A regression suite is your golden dataset plus your graders, run on every one of those changes, with scores tracked over time rather than collapsed into pass or fail. You watch a distribution move: did faithfulness drop after that prompt edit, did the change that raised helpfulness quietly cut safety? The habit that makes it pay off is rarely followed: every confirmed bug becomes a permanent row before it is fixed, so a hallucination you fix once can never silently return.
>_RAG: test retrieval and generation apart
Retrieval-augmented generation has two failure surfaces, and if you only test the final answer you cannot tell which broke. A wrong answer might mean the retriever never fetched the right document, or that it fetched it and the model ignored it. Different bugs, different fixes, so measure them apart.
- -Retrieval quality: given a query, did the right chunks come back? Score it with classic metrics, recall, precision, and hit rate at k, against queries with known-relevant documents. If recall is low, no prompt will save you.
- -Generation faithfulness: given the retrieved context, is the answer supported by it, and only by it? This is where groundedness checks and an LLM judge earn their keep, flagging claims the sources do not back.
- -Answer relevance: does the response address what the user actually asked, not just recite adjacent facts that happened to retrieve well?
>_Agents: grade the trajectory
Agents raise the stakes because they act. Between the request and the answer sits a chain of decisions: which tool to call, with what arguments, how to react when a call fails, when to stop. A correct answer reached through a broken path is a test that passes today and pages you next week.
So test the trajectory, not just the destination.

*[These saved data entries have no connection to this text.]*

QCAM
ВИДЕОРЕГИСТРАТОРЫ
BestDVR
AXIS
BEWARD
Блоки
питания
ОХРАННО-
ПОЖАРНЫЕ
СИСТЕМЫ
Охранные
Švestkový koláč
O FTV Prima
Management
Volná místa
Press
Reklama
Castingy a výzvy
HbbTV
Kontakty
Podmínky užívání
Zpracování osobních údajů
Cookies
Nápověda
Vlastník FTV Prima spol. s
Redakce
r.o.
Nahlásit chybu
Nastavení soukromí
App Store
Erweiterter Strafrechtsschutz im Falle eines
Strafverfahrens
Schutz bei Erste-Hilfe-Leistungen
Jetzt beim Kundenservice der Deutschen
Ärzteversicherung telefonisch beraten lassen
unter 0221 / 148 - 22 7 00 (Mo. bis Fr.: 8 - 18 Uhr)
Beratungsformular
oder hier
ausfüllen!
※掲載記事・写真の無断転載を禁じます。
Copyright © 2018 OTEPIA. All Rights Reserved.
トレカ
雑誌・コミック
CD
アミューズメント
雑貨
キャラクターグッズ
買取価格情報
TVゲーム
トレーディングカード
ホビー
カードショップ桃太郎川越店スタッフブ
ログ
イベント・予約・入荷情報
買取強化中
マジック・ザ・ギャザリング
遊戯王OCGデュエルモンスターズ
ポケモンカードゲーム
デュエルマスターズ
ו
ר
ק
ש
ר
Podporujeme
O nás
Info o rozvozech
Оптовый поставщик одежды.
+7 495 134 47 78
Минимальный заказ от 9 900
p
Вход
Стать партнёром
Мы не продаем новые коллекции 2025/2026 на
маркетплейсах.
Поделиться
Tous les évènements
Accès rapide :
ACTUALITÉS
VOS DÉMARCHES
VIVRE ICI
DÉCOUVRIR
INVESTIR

Assert that the agent called the expected tool with valid arguments, recovered from an injected tool failure instead of inventing a result, did not loop, and stopped inside a step budget. Mock the tools so a run is deterministic and cheap and so you can force the failures real dependencies only produce at 3am: a timeout, an empty result, a malformed response. And cap steps and cost hard in the test, or you will discover your API bill instead of a bug.
>_Gate CI on deltas, not perfection
An eval suite that runs only when someone remembers is a chore, not a test. Wire it into CI so no prompt, model, or retrieval change merges without a score. But you cannot gate it like a unit test, because there is no clean pass or fail and the run costs real money and time.
Gate on movement against a baseline, not on absolute perfection:
- -Block the merge if the aggregate score drops more than a set tolerance below the main-branch baseline, not if any single case fails. One flaky row should not stop a good change.
- -Run several samples per case and average them, so temperature noise does not flip the gate. Set the tolerance wider than the run-to-run variance.
- -Split the suite: a fast smoke subset on every pull request, the full dataset nightly and before release. Cache identical calls so reruns are near free.
- -Pin the judge's model version, and never let a judge grade output from its own generator, or your bar drifts with the grader instead of the product.
>_Start smaller than you think
None of this needs a platform or a six-month project. The teams that test LLM applications well did not start with a framework. They started with twenty real examples in a file and one script that scored them. That is enough to catch your next regression, and catching one is enough to justify the next twenty.
So begin there. Pull twenty inputs from real traffic, write three graders you believe, one exact, one property, one judge, and run them on your current prompt to set a baseline. Add the next bug the day it appears, and wire the script into CI the week after. Do that and within a month you will have what most teams shipping AI features still lack: the ability to say, with evidence, whether today's system is better or worse than yesterday's. That is the whole job.